Clinical Case #1

In February, I had a new patient (44 yr old Filipino male) who stated his last hygiene services were over 10 years ago.  He had a full physical about 4 weeks before he came into the clinic.  His daily medications are as follows:

Metformin, 2000mg/day (Type 2 Diabetes); Trulicity, 1.5mg/day (Type 2 Diabetes); Rosuvastatin, 10mg/day (high cholesterol); Daily Supplements: Multivitamin, Elderberry

In addition to his Diabetes and high cholesterol, he was found to be in Stage 2 hypertension when I took his vitals.  First reading – 148/98, pulse 76.  Second reading – 146/99, pulse 83.  When I asked him if he had a conversation with his doctor about his BP readings at his last physical, he stated it has never been an issue and his physician has not recommended BP medication.  His HbA1c at this appointment was also an astounding 7.9!  To my further dismay, he revealed he does not have an at-home blood glucose monitor.  He stated he has never been told he needed one.  He admitted to having a particularly poor diet recently due to stress, pandemic and otherwise.  He also drinks socially and smokes marijuana about once per week.

His oral hygiene routine consists of using a  Sonicare electric toothbrush twice per day, but no regular flossing.

Knowing the bi-directional relationship between periodontal disease and diabetes I decided, along with my instructor’s approval, that he should not be turned away.  A full debridement would only serve to improve his overall health.  Although he had eaten a balanced breakfast that morning, I obtained something from the vending machine to have close by should his blood sugar fall during his time in the chair.
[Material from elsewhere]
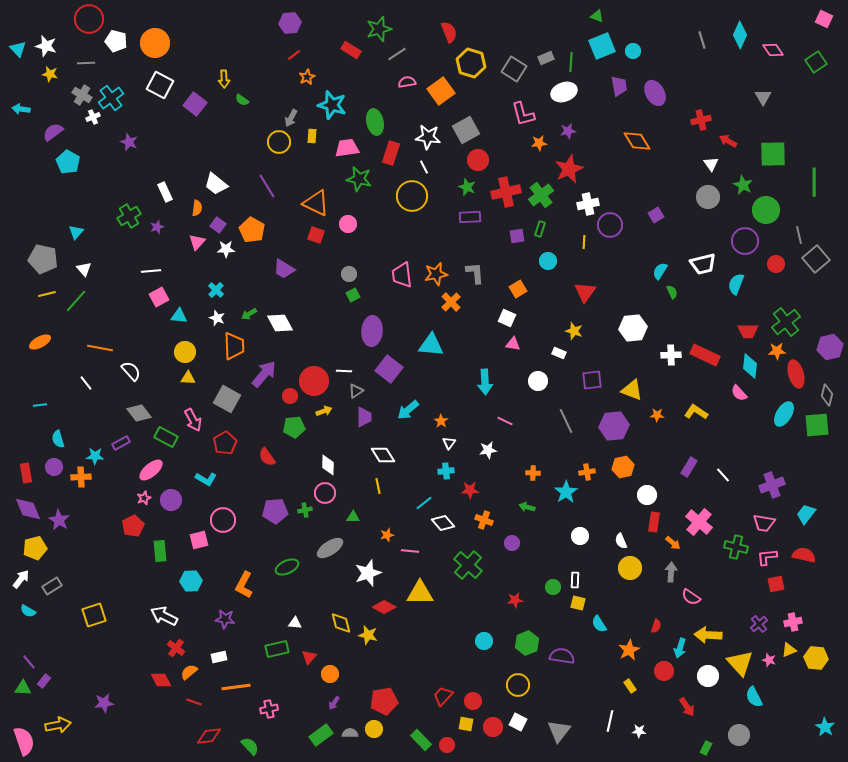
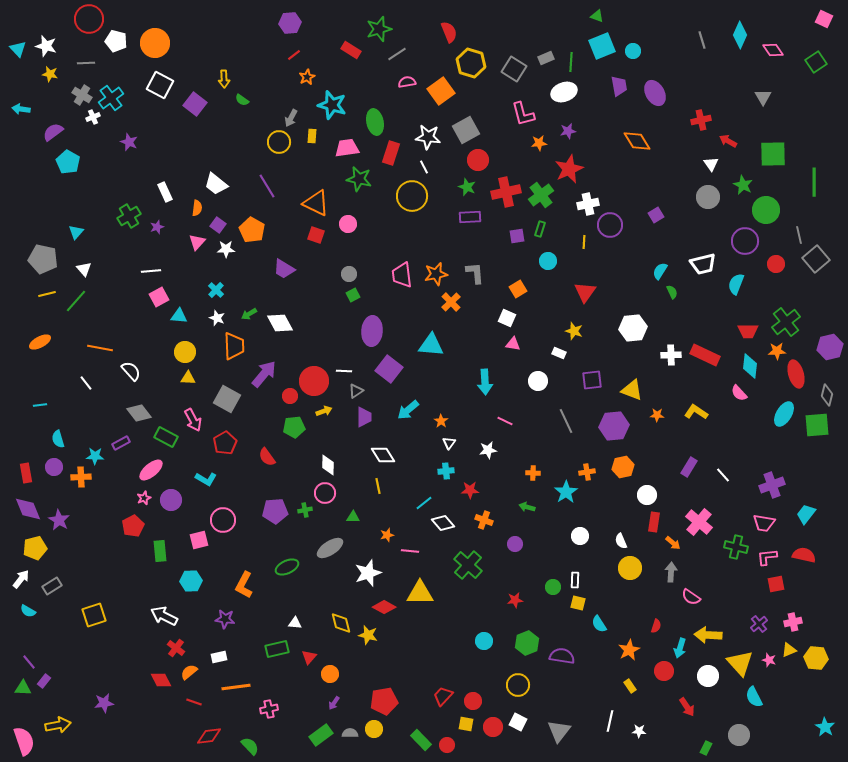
purple circle at (512, 543): moved 3 px right, 1 px down
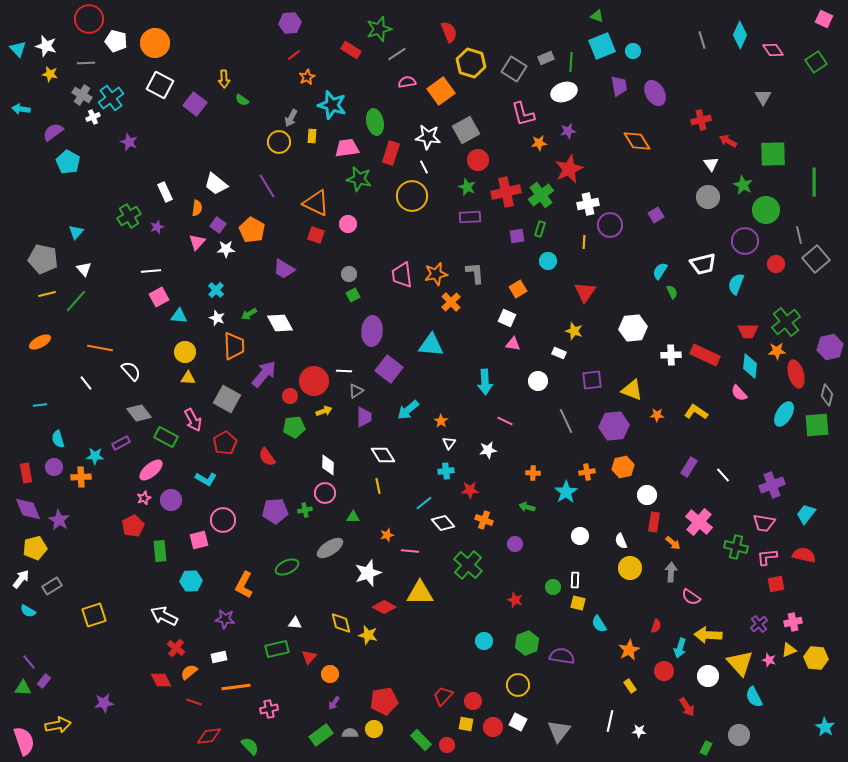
red star at (515, 600): rotated 28 degrees clockwise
His assessments revealed severe generalized inflammation, with rolled margins, bulbous papillae, and heavy BOP.  He had had supra- and subgingival calculus.  His probing depths and recession are to follow:

It was also in good judgement, after seeing the state of his oral health clinically, to expose a full mouth series of radiographs to give us a baseline and be made aware of possible pathologies.  The radiographs below revealed periapical radiolucencies around #s 3 and 4, caries present on #s 13 and 14, and also the extent of coronal breakage/decay on #19 (previous RCT) and #32.  There is also radiographic evidence of bone loss and subgingival calculus.

Based on his assessments, he is a Periodontitis Stage II, Grade C when considering bone loss, probing depths, and diabetes.  I made his treatment plan for 2 more visits, scaling quadrants 1 and 4 on the first visit, and quadrants 2 and 3 during the second.  For pain management, the patient agreed to try Oraquix.  I gave him a referral for the pathologies mentioned above, as well as a separate referral for a consult regarding his elevated blood pressure.  I educated him on the importance of a thorough oral hygiene routine and how it can affect his diabetes, and vice versa.  I strongly encouraged him to monitor his blood glucose on his own, so he can better manage his condition.

The first day of his cleaning, I introduced flossing technique and he revealed he had never been shown the proper way to floss in the past.  There were only 2 days between cleaning the right side and the left side, but there was already noticeable improvement.  His blood pressure on that day of his last appointment was also much more satisfactory – 122/88, pulse 82!  He stated he did not drink as much coffee and drank more water that morning.  It is possible he also had less anxiety as he now knew what to expect regarding treatment.  There were currently embrasures present in the anterior due to tissue shrinkage, as he responded well to previous hand-scaling with Oraquix.  I proceeded with cleaning the left side, quadrants 2 and 3, while avoiding the unstable teeth #s 13, 14, and 19.  Upon completion, I placed him on a 3-month recare schedule and reiterated the two-way relationship between diabetes and periodontal disease.  I encouraged him once again to monitor his glucose at home and to incorporate proper flossing into his daily routine.